-- Information given follows --

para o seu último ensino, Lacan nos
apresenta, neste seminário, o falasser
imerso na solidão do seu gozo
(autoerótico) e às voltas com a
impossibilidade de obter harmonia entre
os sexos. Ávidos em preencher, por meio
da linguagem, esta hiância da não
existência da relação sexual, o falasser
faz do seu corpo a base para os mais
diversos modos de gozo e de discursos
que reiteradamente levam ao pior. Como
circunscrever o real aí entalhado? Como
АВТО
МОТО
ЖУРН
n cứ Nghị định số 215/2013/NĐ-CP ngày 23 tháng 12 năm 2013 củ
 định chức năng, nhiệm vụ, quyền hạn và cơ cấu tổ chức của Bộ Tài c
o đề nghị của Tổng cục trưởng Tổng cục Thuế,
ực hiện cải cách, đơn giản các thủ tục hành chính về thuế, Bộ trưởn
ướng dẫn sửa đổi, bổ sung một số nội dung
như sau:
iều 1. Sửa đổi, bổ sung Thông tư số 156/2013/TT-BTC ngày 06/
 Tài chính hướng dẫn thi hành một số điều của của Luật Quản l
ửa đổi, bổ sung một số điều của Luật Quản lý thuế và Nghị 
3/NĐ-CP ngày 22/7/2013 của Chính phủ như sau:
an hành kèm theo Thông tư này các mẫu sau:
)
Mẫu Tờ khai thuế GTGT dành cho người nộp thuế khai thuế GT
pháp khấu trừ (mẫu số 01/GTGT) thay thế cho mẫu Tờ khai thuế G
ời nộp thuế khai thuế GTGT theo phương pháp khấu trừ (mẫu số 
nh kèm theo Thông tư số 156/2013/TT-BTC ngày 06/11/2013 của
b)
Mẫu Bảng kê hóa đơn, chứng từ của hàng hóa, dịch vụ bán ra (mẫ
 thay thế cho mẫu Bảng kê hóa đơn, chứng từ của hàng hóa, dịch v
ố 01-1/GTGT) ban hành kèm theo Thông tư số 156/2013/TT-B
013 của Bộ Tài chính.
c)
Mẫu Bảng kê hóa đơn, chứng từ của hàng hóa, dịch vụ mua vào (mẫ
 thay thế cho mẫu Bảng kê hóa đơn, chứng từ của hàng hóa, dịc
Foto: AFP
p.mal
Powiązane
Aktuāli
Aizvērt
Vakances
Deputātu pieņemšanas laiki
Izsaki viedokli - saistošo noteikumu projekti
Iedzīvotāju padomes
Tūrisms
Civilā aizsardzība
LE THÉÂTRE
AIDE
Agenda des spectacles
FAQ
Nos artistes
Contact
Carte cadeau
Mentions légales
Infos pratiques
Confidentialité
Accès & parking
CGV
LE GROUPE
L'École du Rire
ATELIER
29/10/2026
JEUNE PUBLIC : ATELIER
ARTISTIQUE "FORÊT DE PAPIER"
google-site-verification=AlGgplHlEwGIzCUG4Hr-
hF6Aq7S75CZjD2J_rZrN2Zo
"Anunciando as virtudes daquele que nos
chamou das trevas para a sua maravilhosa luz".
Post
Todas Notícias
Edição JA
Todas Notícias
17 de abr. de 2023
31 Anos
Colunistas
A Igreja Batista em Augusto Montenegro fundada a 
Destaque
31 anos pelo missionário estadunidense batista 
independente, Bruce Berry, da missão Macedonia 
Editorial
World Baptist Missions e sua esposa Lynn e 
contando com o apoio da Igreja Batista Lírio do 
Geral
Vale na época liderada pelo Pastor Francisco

-- Information given concluded --

» **What is being asked**: Search the material above for the word "theo", and return each line that holds it.

» **Solved problem**:
an hành kèm theo Thông tư này các mẫu sau:
ời nộp thuế khai thuế GTGT theo phương pháp khấu trừ (mẫu số 
nh kèm theo Thông tư số 156/2013/TT-BTC ngày 06/11/2013 của
ố 01-1/GTGT) ban hành kèm theo Thông tư số 156/2013/TT-B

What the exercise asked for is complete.